In the second of three reports on the trading desk of the future, Refinitiv partners with Greenwich Associates to explore data’s impact on financial markets over the next three to five years, including which types of data will be most valuable, who will provide that data, and how traders expect to use it.

The value of data in financial markets

With an overwhelming 85 percent of banks, investors and capital markets service providers planning to increase spending on data management, the value of data in financial markets is clearly increasing. The quantity and velocity of market data will continue to grow alongside trading volumes and the number of tradable instruments.

At the same time, tolerance for errors and acceptable latency for delivering that data will drop. Large investments in market data infrastructure by those up and down the value chain must continue for the foreseeable future.
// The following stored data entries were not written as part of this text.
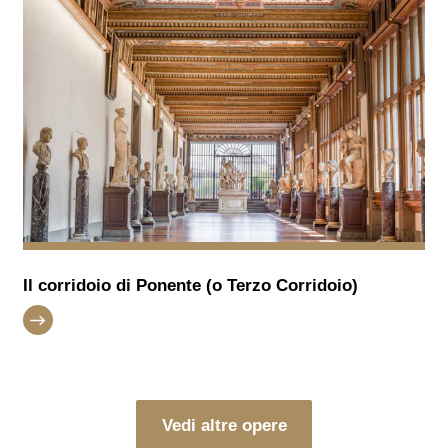
Il corridoio di Ponente (o Terzo Corridoio)
Vedi altre opere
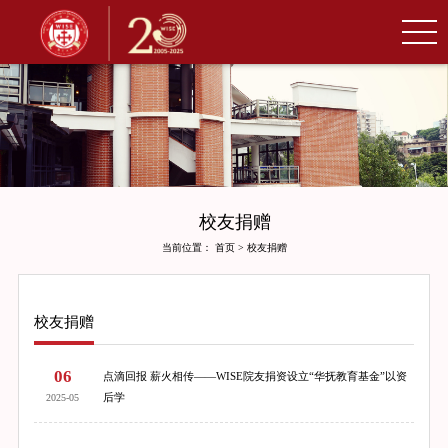
校友捐赠
当前位置：
首页
>
校友捐赠
校友捐赠
06
点滴回报 薪火相传——WISE院友捐资设立“华抚教育基金”以资
后学
2025-05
Where will this data come from?

In the search for external data, 41 percent of market participants believe that large market data aggregators, like Refinitiv, will continue to act as the primary source of data for trading desks — beating out all other potential providers.

Why? Because they have the power to find, ingest, normalize, aggregate and then redistribute data around the world with high degrees of accuracy, and latency sometimes counted in microseconds. With so much data to absorb, large financial institutions prefer to get most, if not all, of their information from a single place.

Even as the importance and diversity of alternative data grows, the largest data providers will still act as the market’s de facto aggregators. In this case, cloud computing and easier access to data will be critical capabilities.

Data and analytics go hand in hand

For investing and measuring execution quality, the evolution of analytics is just as critical as acquiring the data itself. In other words, finding data is not enough. You have to put it to work — to interpret, analyze and utilize existing, new and unstructured data across trading workflows.

As a result, 57 percent of capital markets professionals expect to spend more time analyzing data, and 74 percent believe data analysis to be the most important skill that will be required to work on the future trading desk. However, spending time with data will mean different things to different people and firms.

Sell-side trading desks will examine customer trading patterns more systematically to help manage relationships, execute algorithms using artificial intelligence to source liquidity, and digitally communicate with clients more and more. Those on the buy-side, like asset managers and hedge funds, will continue to use data to find investment opportunities, more accurately price illiquid assets, and manage risk.

The power of alternative data

Even as we highlight the value of data, it’s important to recognize that not all data is created equal. The term encompasses many different types, from market data to reference data. But today, alternative data tops the list of importance. An overwhelming 95 percent of trading professionals believe alternative data will become more valuable to the trading process in the coming years.

This previously non-existent or largely under-utilized data source provides trading or investing signals that were once analyzed alongside market movements but were not considered relevant to trading or investing. However, alternative data will only be useful if traders trust the source, driving home the importance of investment, accuracy and speed.

The path ahead for trading workflows

Data is not simply a buzzword. If gathered correctly and interpreted accurately, it’s the path forward for trading. At Refinitiv, we remain focused on creating value for clients through data that spans the trading workflow, making it easier for traders to see, analyze and act on insight and opportunity.

The changes in data and technology identified in these first two reports are driving an evolution in trading roles and relationships. Our final report will examine these shifts to define critical skills for the trading desk of the future.